Output Formats¶
Supported formats: CSV, Parquet, ORC, and Avro.
Saving Results¶
Auto-Detection¶
import transmog as tm
result = tm.flatten(data, name="products")
# Auto-detect format from extension
result.save("output.csv") # CSV
result.save("output.parquet") # Parquet
result.save("output.orc") # ORC
result.save("output.avro") # Avro
Explicit Format¶
# Specify format explicitly
result.save("output", output_format="csv")
result.save("output", output_format="parquet")
result.save("output", output_format="orc")
result.save("output", output_format="avro")
Multiple Tables¶
When results contain child tables, save to a directory:
# Save to directory (multiple tables)
result.save("output/")
# Creates: output/products.csv, output/products_reviews.csv
# Single table to file
result.save("output/products.csv")
CSV Output¶
result = tm.flatten(data, name="products")
result.save("output.csv")
Tip
For consistent CSV columns across all rows, use include_nulls=True in
TransmogConfig. This ensures fields that are missing in some records appear
as empty strings in the CSV output.
# Include nulls for consistent columns
config = tm.TransmogConfig(include_nulls=True)
result = tm.flatten(data, config=config)
result.save("output.csv")
Custom options:
import csv
# Custom delimiter and quoting
result.save(
"output.csv",
delimiter="|",
quoting=csv.QUOTE_ALL
)
Streaming CSV supports the same options plus schema_drift:
tm.flatten_stream(
data, "output/",
output_format="csv",
delimiter="|",
quotechar="'",
include_header=True, # Include column headers (default: True)
schema_drift="drop", # Handle schema drift (default: "strict")
)
Schema Drift¶
When using flatten_stream() with CSV output, the column schema is locked after
the first batch of records.
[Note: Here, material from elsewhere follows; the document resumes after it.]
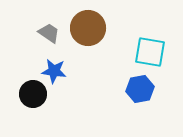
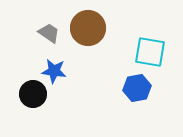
blue hexagon: moved 3 px left, 1 px up
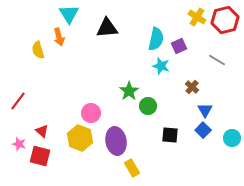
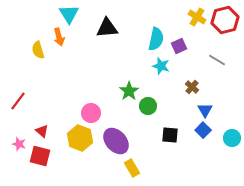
purple ellipse: rotated 32 degrees counterclockwise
By default, any subsequent batch containing fields
not present in the original schema raises an OutputError.
The schema_drift parameter controls this behavior:
Mode |
Behavior |
|---|---|
|
Raise |
|
Log a warning and drop unexpected fields; write remaining known fields |
import transmog as tm
# Drop unexpected fields instead of raising
tm.flatten_stream(data, "output/", name="events", output_format="csv", schema_drift="drop")
Note
An "extend" mode (rewriting headers to add new columns) is not supported.
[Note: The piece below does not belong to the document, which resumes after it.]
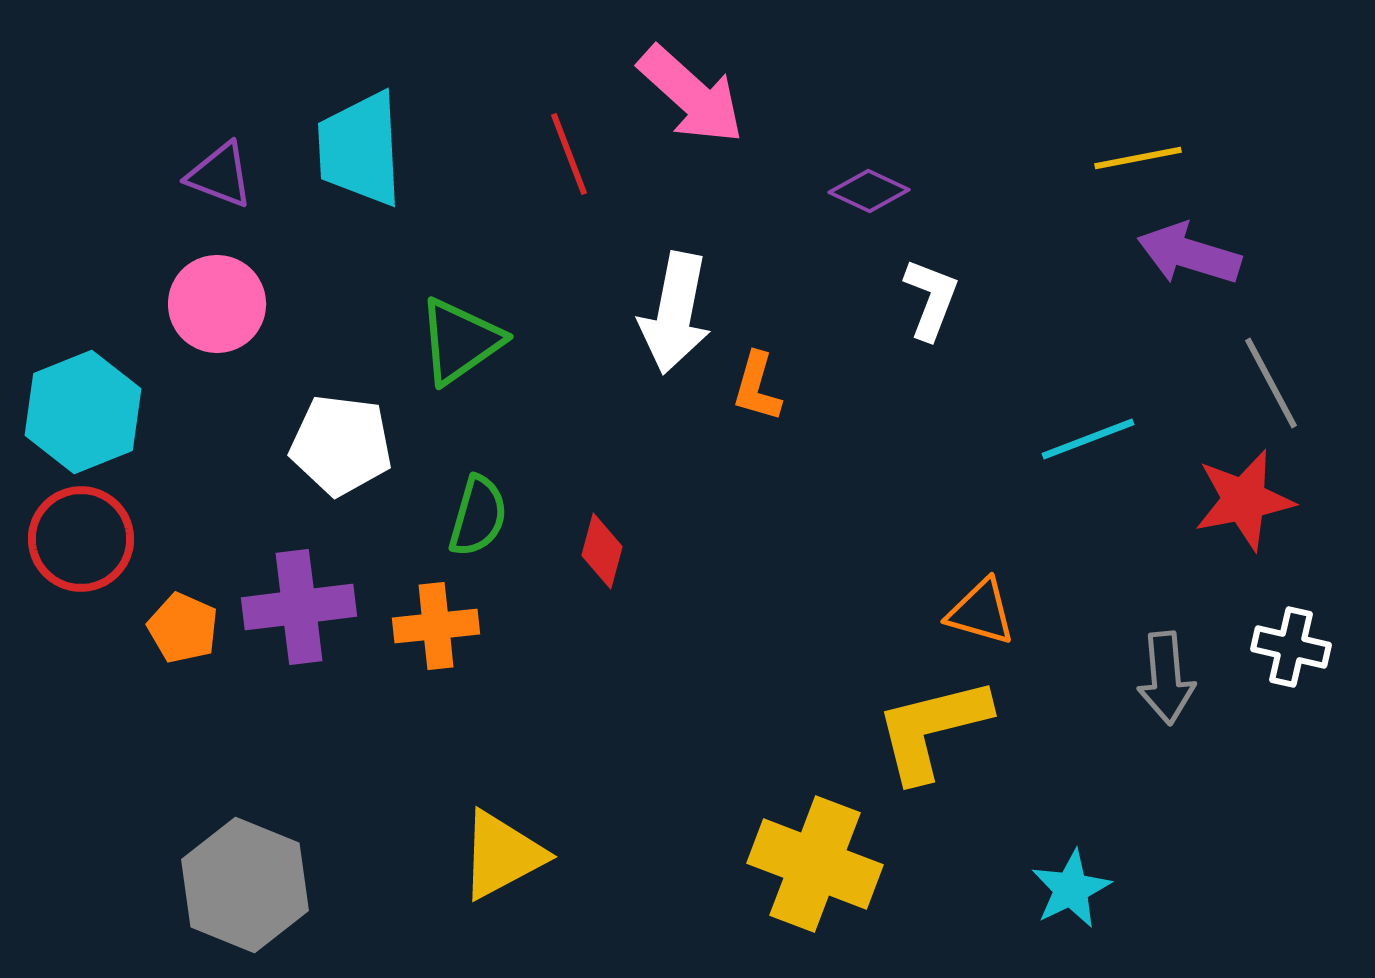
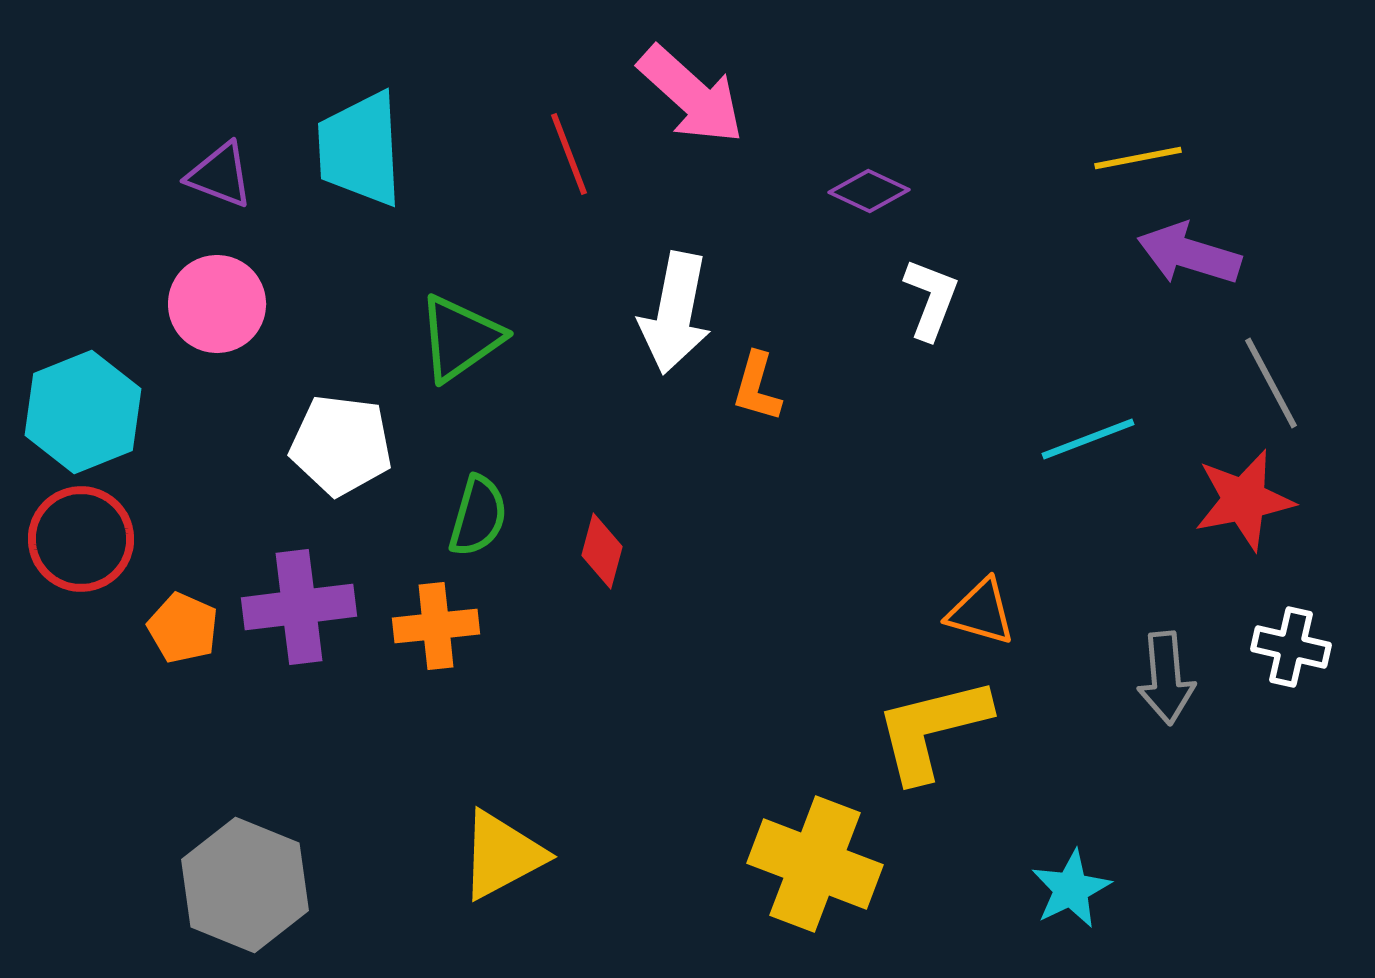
green triangle: moved 3 px up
Streaming CSV headers are already emitted to the destination and cannot be
rewritten for arbitrary outputs (stdout, binary streams, pipes).
Parquet Output¶
result = tm.flatten(data, name="products")
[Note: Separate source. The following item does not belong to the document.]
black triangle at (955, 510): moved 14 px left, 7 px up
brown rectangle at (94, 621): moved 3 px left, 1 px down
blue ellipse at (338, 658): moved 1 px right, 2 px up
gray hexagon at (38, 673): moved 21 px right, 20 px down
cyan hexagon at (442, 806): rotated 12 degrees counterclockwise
result.save("output.parquet")
# Compression options
result.save("output.parquet", compression="snappy") # Default
result.save("output.parquet", compression="gzip")
result.save("output.parquet", compression="brotli")
result.save("output.parquet", compression=None)
ORC Output¶
result = tm.flatten(data, name="products")
result.save("output.orc")
# Compression options
result.save("output.orc", compression="zstd") # Default
result.save("output.orc", compression="snappy")
result.save("output.orc", compression="lz4")
result.save("output.orc", compression="zlib")
Avro Output¶
result = tm.flatten(data, name="products")
result.save("output.avro")
# Compression options (codec parameter)
result.save("output.avro", codec="snappy") # Default (via cramjam)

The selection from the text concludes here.